For a few years now a friend of mine and I have been kicking around the idea of writing a book on the ins and out of the lampworking business. It’s always been, “Hey we should collaborate and write a book about that.” Maybe we still will one day, but in the mean time I’m going to do a summer series on the topic. So far I have over twenty chapters to cover and the first one is to define what success means to you.
Success comes in a variety of different packages. Does it mean making a living off of selling lampwork? Making some extra mad money? Maybe you want your work to be published in the various glass magazines. Do you just want to sell your work as a form of validation? Then there are those who only want to make enough money to keep up their glass buying habits.
All of these are valid goals and don’t ever let anyone else define what success means to you.
Let me say it again. Only you can define what your success is.
If you want to sell your work for a dollar a bead, then go for it. Last I checked we live in a free market economy. But are you on the right path to being successful? If you’re looking at people buying your work as a form of validation, you might be. But if you want to make a living at this, then probably not, unless you are selling spacers or seconds.
In order to be successful, you need a goal. One person success may be another person’s failure. For instance if your goal is to make a living off of lampork, the financials are going to be very different for someone who has a two thousand dollar house payment and two kids to support compared to someone who’s rent is five hundred dollars and only needs to care for a dog.
First set the goal, then make a plan. When Greg and I got serious about being full time lampworkers our version of success went something like this:
Greg: To make what he wanted, when he wanted to.

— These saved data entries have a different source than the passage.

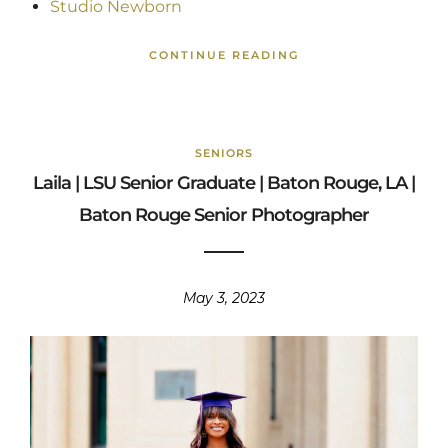
Studio Newborn
CONTINUE READING
SENIORS
Laila | LSU Senior Graduate | Baton Rouge, LA |
Baton Rouge Senior Photographer
May 3, 2023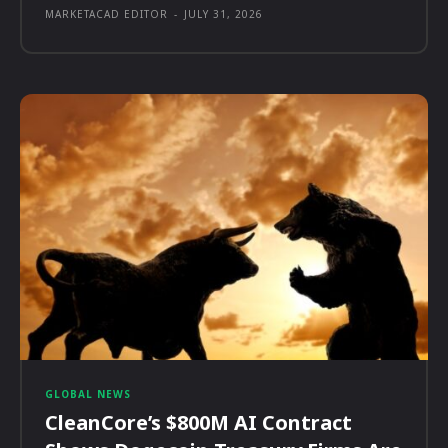
MARKETACAD EDITOR
-
JULY 31, 2026
GLOBAL NEWS
CleanCore’s $800M AI Contract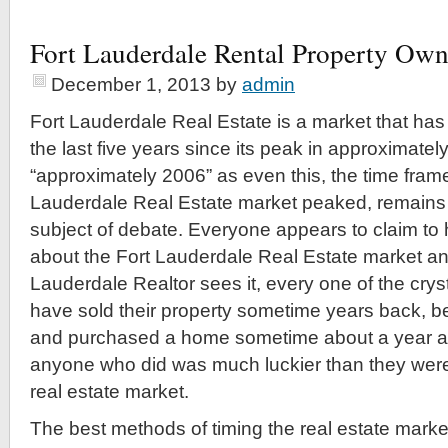
Fort Lauderdale Rental Property Ow
December 1, 2013
by
admin
Fort Lauderdale Real Estate is a market that has
the last five years since its peak in approximatel
“approximately 2006” as even this, the time frame
Lauderdale Real Estate market peaked, remains n
subject of debate. Everyone appears to claim to h
about the Fort Lauderdale Real Estate market and
Lauderdale Realtor sees it, every one of the crys
have sold their property sometime years back, bee
and purchased a home sometime about a year ago
anyone who did was much luckier than they were s
real estate market.
The best methods of timing the real estate market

Deanna: To make enough money we didn’t have to work for anyone esle.
Looking at those goals, we set a plan. And only part of that plan was financial. We did a budget and figured out how much we needed to make each day to live. Then we took that number and added in how much we wanted to save and came up with a daily sales goal. Then we looked at the items we were making and made sure we listed enough items online each day to at least cover that sales goal. In the early days, if I had it on hand, I put up twice as much as we needed since not everything sells the first time around.

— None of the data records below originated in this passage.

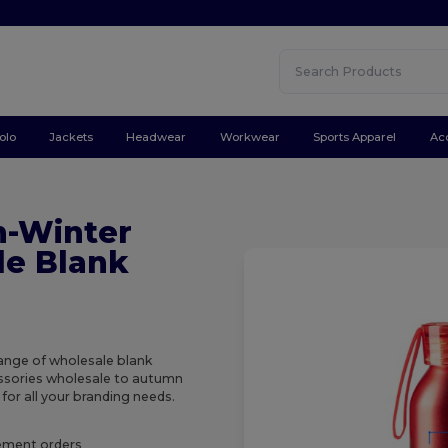
olo
Jackets
Headwear
Workwear
Sports Apparel
Ac
n-Winter
le Blank
range of wholesale blank
essories wholesale to autumn
for all your branding needs.
rement orders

Happily, that worked out just fine. But remember, Greg said he wanted to make what he wanted, when he wanted. He’s got that artist gene. You know the one. When the artist feels stifled when they can’t do their own thing regularly. Luckily, I don’t have that problem. I like production work. So, while Greg tolled away being an artist, I did the production bead work, happily making the same kinds of beads day in and day out. I still do that, but have also learned to build in some play time at the torch for new designs. Greg on the other hand has learned he sort of likes production sometimes. Being creative all the time can be exhausting.
Our version of success had changed over the years. As I said, early on it was to make enough to not have to work for anyone else. That’s a good goal, but does that mean it’s okay if we are barely scrapping by every month? I’ve since revised. It’s now, to make a comfortable living. And my sales goals have changed accordingly and so has my marketing tactics.
For instance, I can sell a lot of beads if I lower my prices. A Lot! But I’m far better off selling less beads at a higher price. Not only do I make roughly the same amount of money (if not more) but it also gives me some free time to enjoy my life. We’ll get to this in another post.
For now, I urge you to set your own parameters of success. It will then be far easier to set your goals and work out a plan to get there.